- **What the exercise asks**:
Repeat each entry below exactly, omitting any picture it holds.

Collected data:
---*---

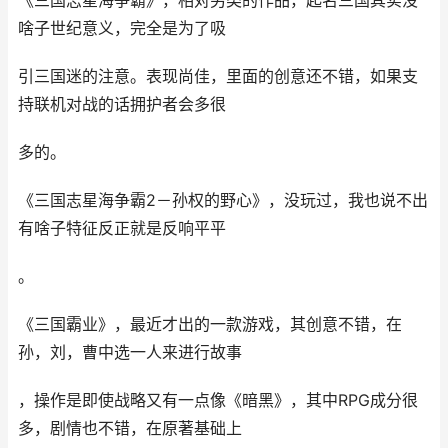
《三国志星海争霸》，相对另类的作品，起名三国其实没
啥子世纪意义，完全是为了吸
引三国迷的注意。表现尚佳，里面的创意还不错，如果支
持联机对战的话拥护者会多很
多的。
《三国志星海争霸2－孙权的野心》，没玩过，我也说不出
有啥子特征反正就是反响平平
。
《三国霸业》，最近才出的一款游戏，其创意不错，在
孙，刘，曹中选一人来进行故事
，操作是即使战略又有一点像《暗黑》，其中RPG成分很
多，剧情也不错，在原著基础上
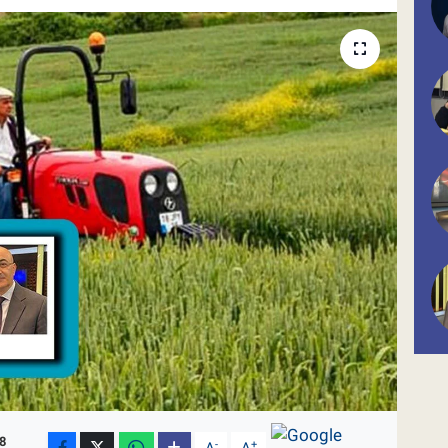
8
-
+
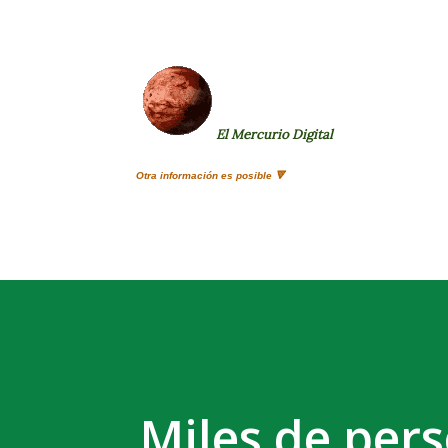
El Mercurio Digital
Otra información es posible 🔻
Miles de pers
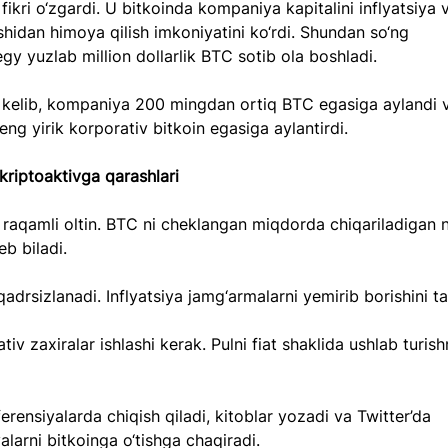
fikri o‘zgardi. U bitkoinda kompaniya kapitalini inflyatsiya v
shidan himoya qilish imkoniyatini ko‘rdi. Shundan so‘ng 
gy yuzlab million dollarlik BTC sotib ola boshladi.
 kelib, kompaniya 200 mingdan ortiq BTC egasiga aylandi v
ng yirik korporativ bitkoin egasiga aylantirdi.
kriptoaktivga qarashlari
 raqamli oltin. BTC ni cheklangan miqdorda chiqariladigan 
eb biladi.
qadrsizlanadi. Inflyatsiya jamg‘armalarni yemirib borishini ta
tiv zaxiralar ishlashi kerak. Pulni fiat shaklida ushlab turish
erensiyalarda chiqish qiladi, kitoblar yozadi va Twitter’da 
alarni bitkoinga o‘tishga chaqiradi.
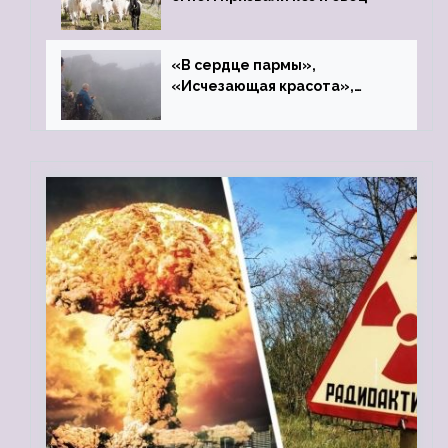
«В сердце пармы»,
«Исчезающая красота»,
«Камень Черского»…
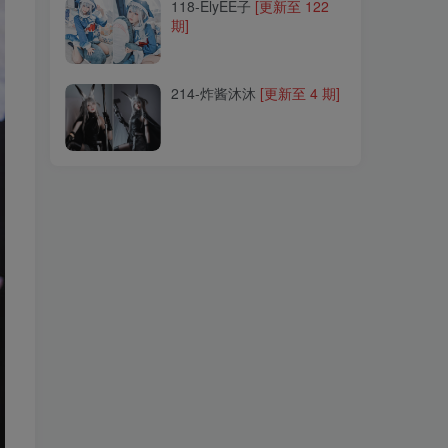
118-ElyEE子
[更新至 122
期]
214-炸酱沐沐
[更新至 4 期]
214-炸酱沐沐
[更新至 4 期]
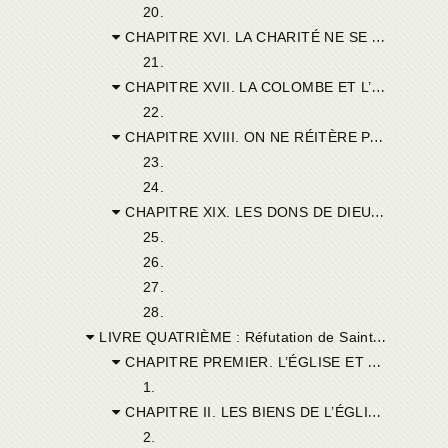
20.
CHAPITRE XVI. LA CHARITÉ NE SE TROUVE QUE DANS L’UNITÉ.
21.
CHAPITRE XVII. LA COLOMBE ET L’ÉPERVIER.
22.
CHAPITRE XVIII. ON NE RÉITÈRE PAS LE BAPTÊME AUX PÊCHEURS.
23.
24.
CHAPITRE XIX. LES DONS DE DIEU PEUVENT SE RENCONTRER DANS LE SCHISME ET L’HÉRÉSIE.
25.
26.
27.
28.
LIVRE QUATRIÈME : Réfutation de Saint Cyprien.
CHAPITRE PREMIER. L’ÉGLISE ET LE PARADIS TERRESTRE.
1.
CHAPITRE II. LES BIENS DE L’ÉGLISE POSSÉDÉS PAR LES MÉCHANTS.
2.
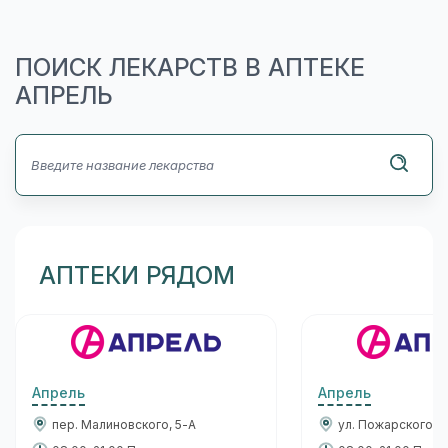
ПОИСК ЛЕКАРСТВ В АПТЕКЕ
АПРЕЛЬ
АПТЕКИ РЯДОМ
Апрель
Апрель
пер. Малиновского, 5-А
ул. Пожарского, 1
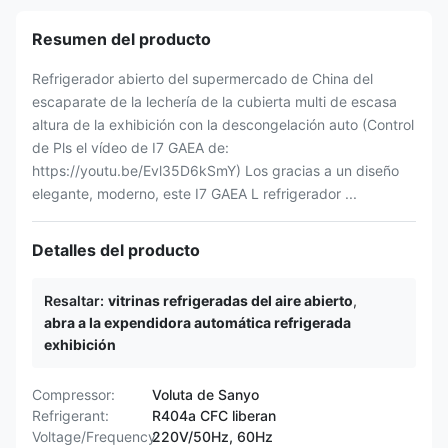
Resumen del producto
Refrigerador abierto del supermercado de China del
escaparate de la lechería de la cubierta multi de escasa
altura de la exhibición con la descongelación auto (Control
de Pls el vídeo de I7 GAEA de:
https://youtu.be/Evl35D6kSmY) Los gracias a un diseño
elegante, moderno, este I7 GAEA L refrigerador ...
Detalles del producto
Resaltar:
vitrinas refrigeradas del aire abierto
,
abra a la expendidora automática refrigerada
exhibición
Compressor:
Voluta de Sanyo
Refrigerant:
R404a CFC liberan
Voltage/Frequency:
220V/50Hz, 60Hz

---*---

- **Worked solution**:
《三国志星海争霸》，相对另类的作品，起名三国其实没
啥子世纪意义，完全是为了吸
引三国迷的注意。表现尚佳，里面的创意还不错，如果支
持联机对战的话拥护者会多很
多的。
《三国志星海争霸2－孙权的野心》，没玩过，我也说不出
有啥子特征反正就是反响平平
。
《三国霸业》，最近才出的一款游戏，其创意不错，在
孙，刘，曹中选一人来进行故事
，操作是即使战略又有一点像《暗黑》，其中RPG成分很
多，剧情也不错，在原著基础上
8
-
+
El Mercurio Digital
Otra información es posible 🔻
Miles de pers
fikri o‘zgardi. U bitkoinda kompaniya kapitalini inflyatsiya v
shidan himoya qilish imkoniyatini ko‘rdi. Shundan so‘ng 
gy yuzlab million dollarlik BTC sotib ola boshladi.
 kelib, kompaniya 200 mingdan ortiq BTC egasiga aylandi v
ng yirik korporativ bitkoin egasiga aylantirdi.
kriptoaktivga qarashlari
 raqamli oltin. BTC ni cheklangan miqdorda chiqariladigan 
eb biladi.
qadrsizlanadi. Inflyatsiya jamg‘armalarni yemirib borishini ta
tiv zaxiralar ishlashi kerak. Pulni fiat shaklida ushlab turish
erensiyalarda chiqish qiladi, kitoblar yozadi va Twitter’da 
alarni bitkoinga o‘tishga chaqiradi.
«В сердце пармы»,
«Исчезающая красота»,
«Камень Черского»…
118-ElyEE子
[更新至 122
期]
214-炸酱沐沐
[更新至 4 期]
214-炸酱沐沐
[更新至 4 期]
20.
CHAPITRE XVI. LA CHARITÉ NE SE TROUVE QUE DANS L’UNITÉ.
21.
CHAPITRE XVII. LA COLOMBE ET L’ÉPERVIER.
22.
CHAPITRE XVIII. ON NE RÉITÈRE PAS LE BAPTÊME AUX PÊCHEURS.
23.
24.
CHAPITRE XIX. LES DONS DE DIEU PEUVENT SE RENCONTRER DANS LE SCHISME ET L’HÉRÉSIE.
25.
26.
27.
28.
LIVRE QUATRIÈME : Réfutation de Saint Cyprien.
CHAPITRE PREMIER. L’ÉGLISE ET LE PARADIS TERRESTRE.
1.
CHAPITRE II. LES BIENS DE L’ÉGLISE POSSÉDÉS PAR LES MÉCHANTS.
2.
ПОИСК ЛЕКАРСТВ В АПТЕКЕ
АПРЕЛЬ
АПТЕКИ РЯДОМ
Апрель
Апрель
пер. Малиновского, 5-А
ул. Пожарского, 1
Resumen del producto
Refrigerador abierto del supermercado de China del
escaparate de la lechería de la cubierta multi de escasa
altura de la exhibición con la descongelación auto (Control
de Pls el vídeo de I7 GAEA de:
https://youtu.be/Evl35D6kSmY) Los gracias a un diseño
elegante, moderno, este I7 GAEA L refrigerador ...
Detalles del producto
Resaltar:
vitrinas refrigeradas del aire abierto
,
abra a la expendidora automática refrigerada
exhibición
Compressor:
Voluta de Sanyo
Refrigerant:
R404a CFC liberan
Voltage/Frequency:
220V/50Hz, 60Hz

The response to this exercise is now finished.